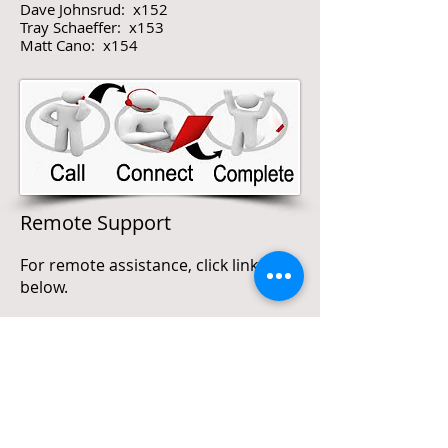
Dave Johnsrud: x152
Tray Schaeffer: x153
Matt Cano: x154
Remote Support
For remote assistance, click link
below.
http://remote.duracomny.com
or
https://remote.duracomny.com
(Requires Meeting ID)
For assistance, call Main office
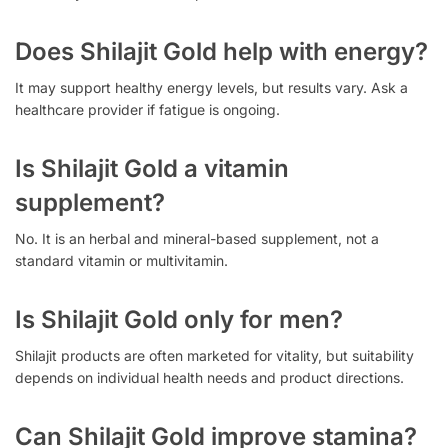
Does Shilajit Gold help with energy?
It may support healthy energy levels, but results vary. Ask a
healthcare provider if fatigue is ongoing.
Is Shilajit Gold a vitamin
supplement?
No. It is an herbal and mineral-based supplement, not a
standard vitamin or multivitamin.
Is Shilajit Gold only for men?
Shilajit products are often marketed for vitality, but suitability
depends on individual health needs and product directions.
Can Shilajit Gold improve stamina?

========================================================================

** TASK TO COMPLETE **
The answer should consist of every line above in which "Gold" appears.

** OUTPUT OF THE TASK **
Does Shilajit Gold help with energy?
Is Shilajit Gold a vitamin
Is Shilajit Gold only for men?
Can Shilajit Gold improve stamina?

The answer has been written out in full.